今どき22歳の大学新卒者を雇う理由は何だろうか?
理由は「あまりない」というのが多くの企業の答えだ。新卒者がするような仕事は人工知能(AI)が代わりにこなしてしまう。
シカゴの人材紹介会社ハイヤーウェルによると、同社のクライアントであるマーケティング代理店はエントリーレベル職の人材採用がほぼ不要となった。同社幹部によると、新卒者は以前は高い需要があったものの、彼らの仕事は今ではAIが簡単にこなす。出会い系アプリを運営するグラインダーでは、経験豊富なエンジニアの雇用に力を入れる一方、コーディング作業を行うジュニアレベル職の新卒採用を一部見送っている。同社のジョージ・アリソン最高経営責任者(CEO)は、企業の間では「下級職の人材の必要性はますます低下していく」と述べた。

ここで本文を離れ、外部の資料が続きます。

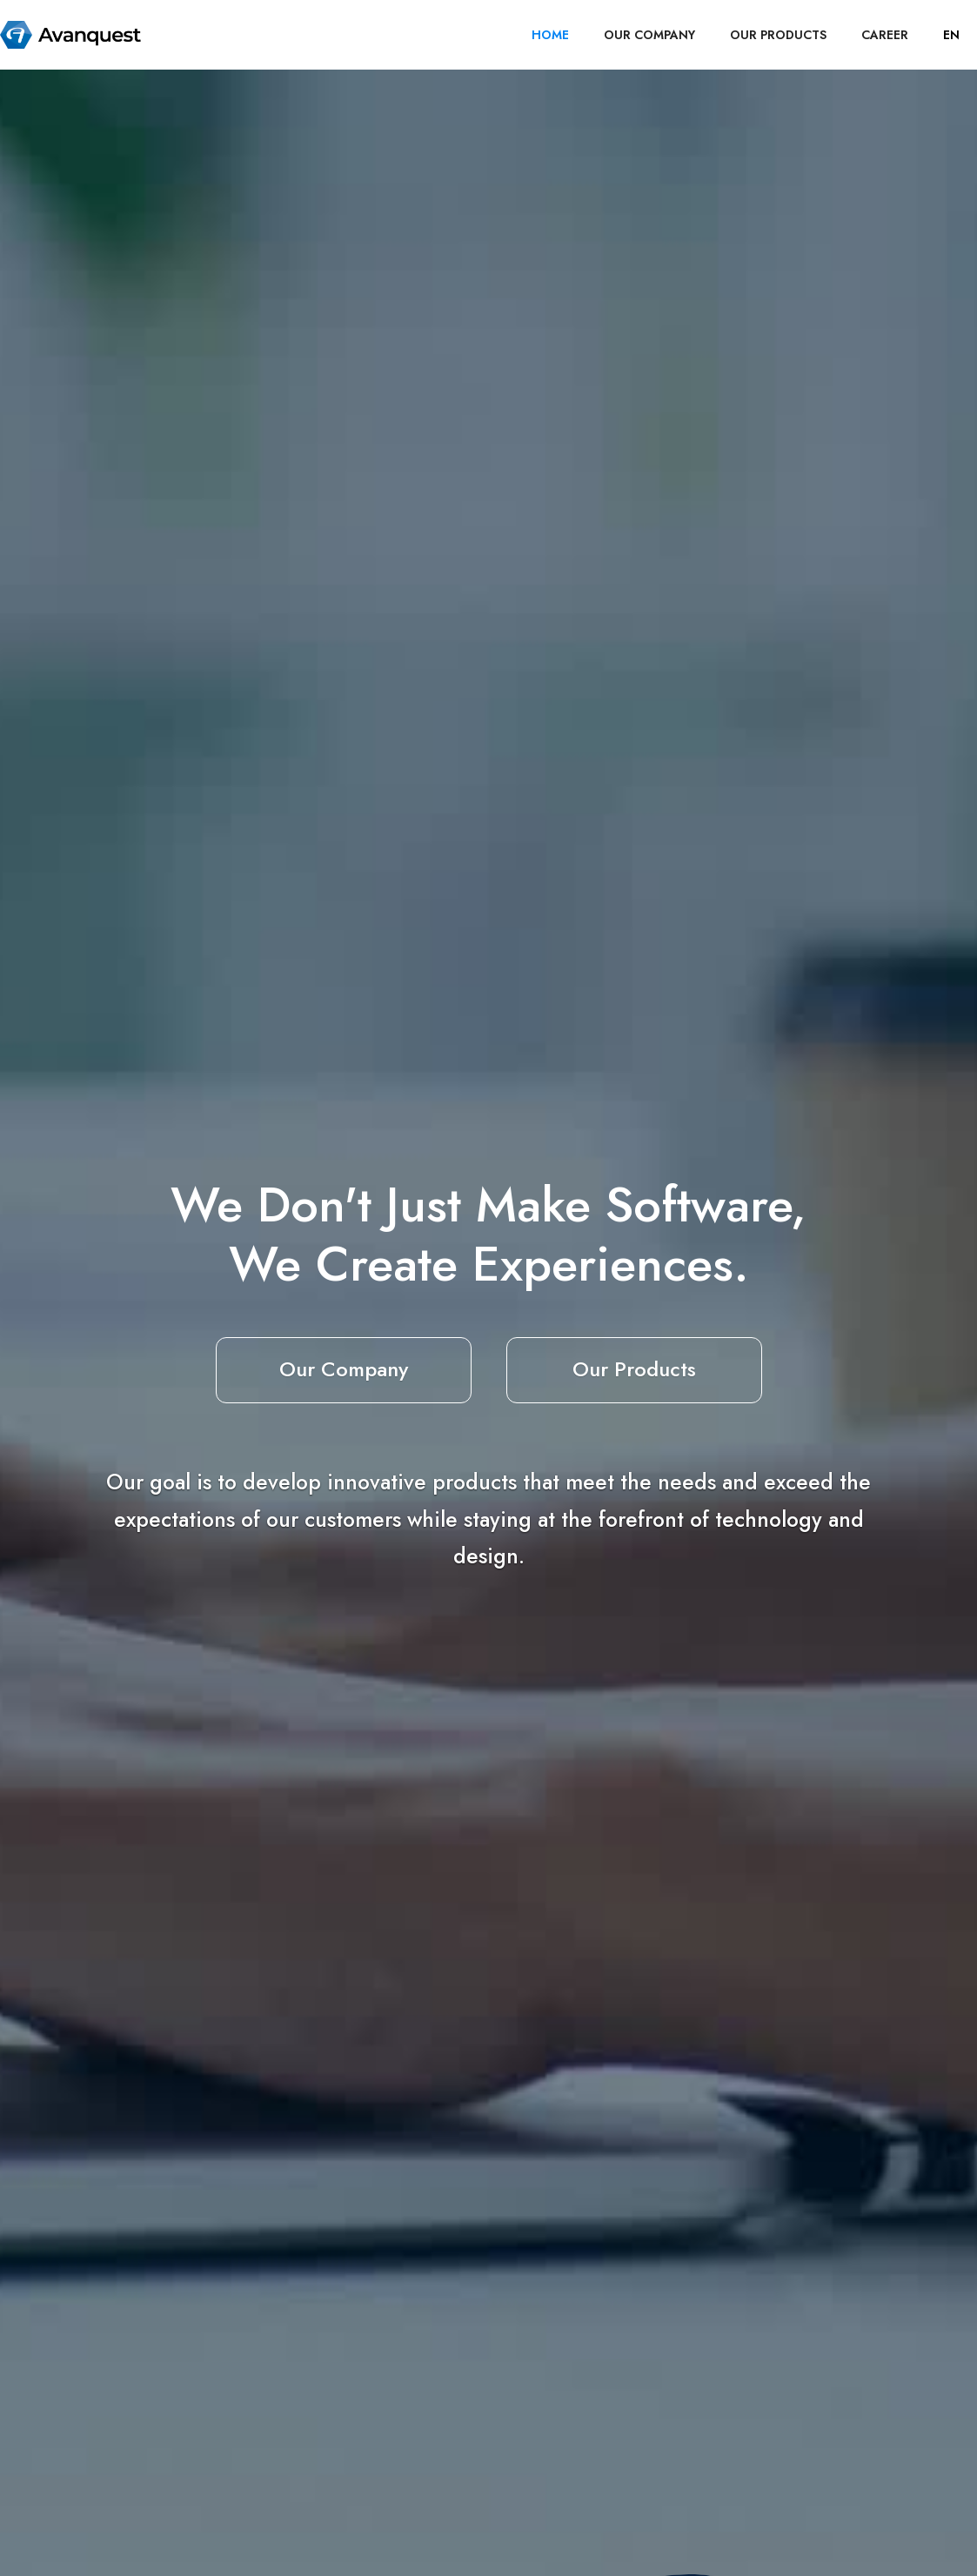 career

オハイオ州コロンバスに本社を置くコンサルティング会社フューチャーティーのビル・バルデラスCEOは、今年の夏はインターンを採用しないことに決め、その代わりにソーシャルメディア用の文面を「チャットGPT」に作成させることにしたという。
バルデラス氏は自身の子どもたちに、対人スキルが必要で簡単には自動化できない仕事を目指すよう促している。1人は警察官になる予定だ。

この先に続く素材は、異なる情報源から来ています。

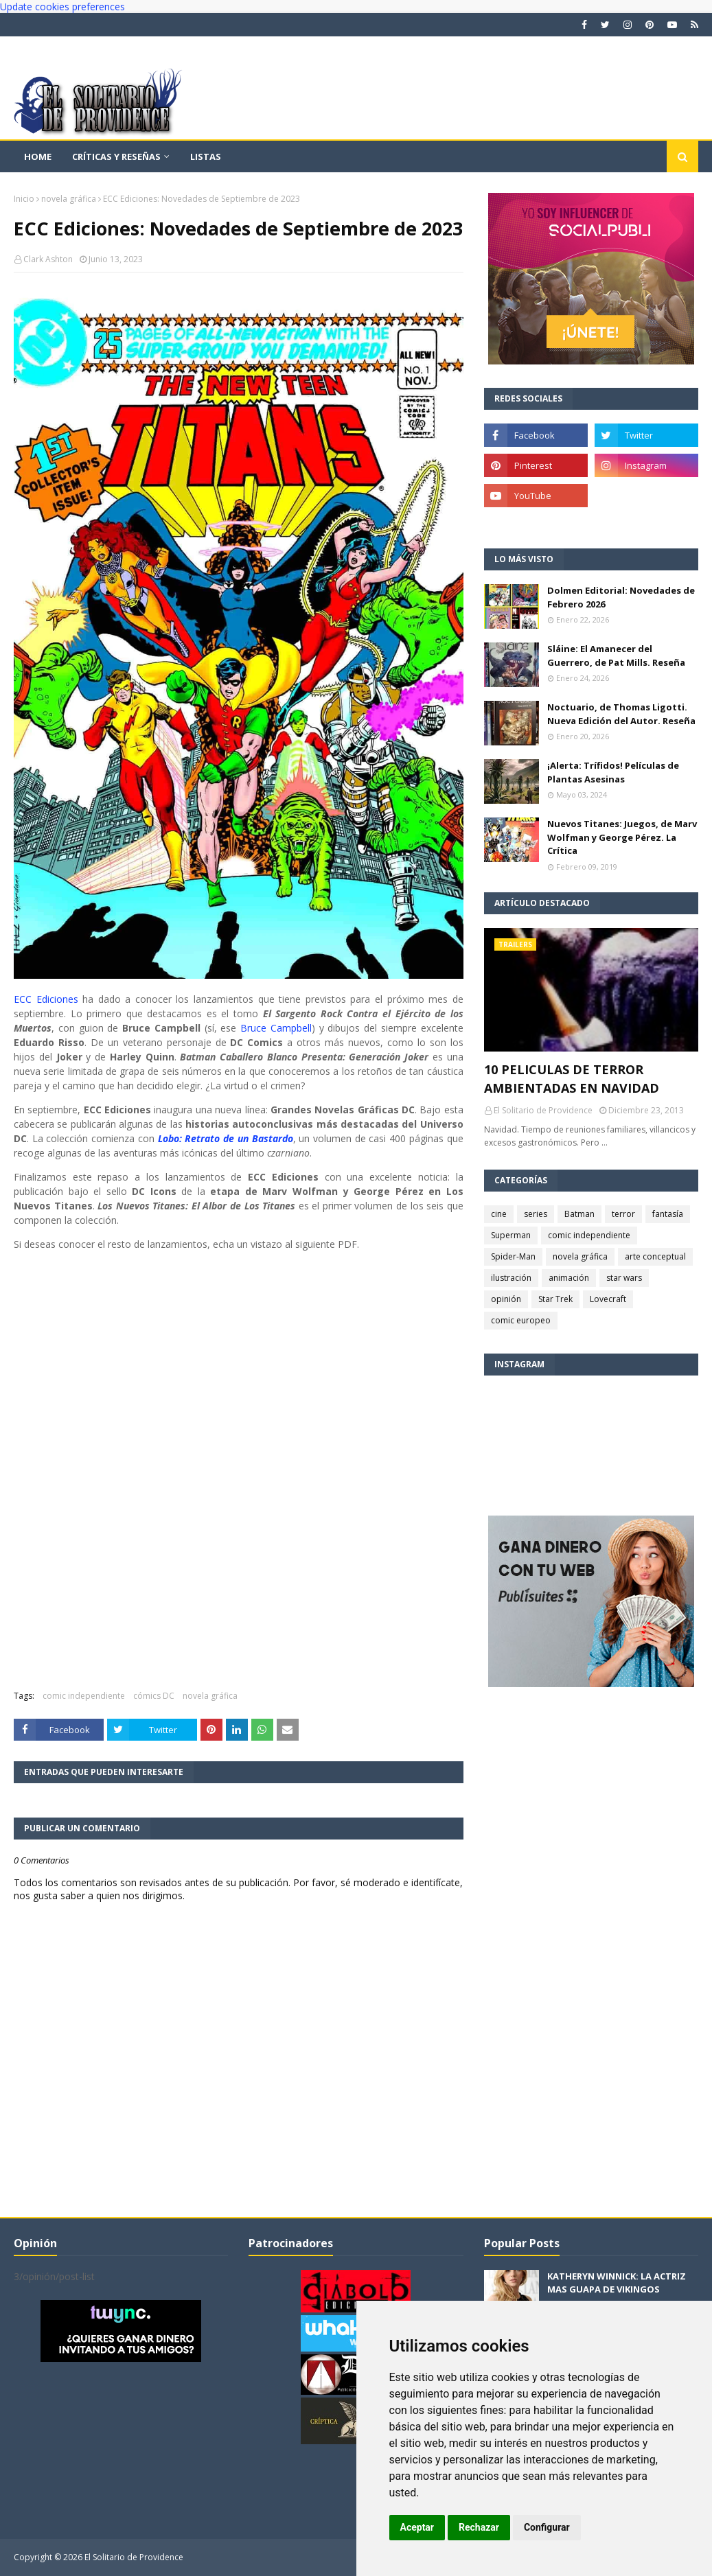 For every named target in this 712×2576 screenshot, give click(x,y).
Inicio (24, 199)
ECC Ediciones (46, 999)
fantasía (667, 1214)
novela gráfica (68, 199)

大学を卒業すれば良い仕事が「保証されている」という考えは、「もはや絶対的な真実ではない」と同氏は話した。
企業と新卒者の間には、昔から暗黙の了解のようなものがあった。エントリーレベル職の社員は若くて意欲的で、給与は低くても一生懸命働く。企業は見返りに、若手が労働市場で足場を築けるよう研修や経験を積む機会を提供し、将来の労働力を育成する。
そうした関係はホワイトカラー職の採用低迷と景気後退への懸念を背景に弱まってきた。今やAIがそれを完全に破壊しようとしている。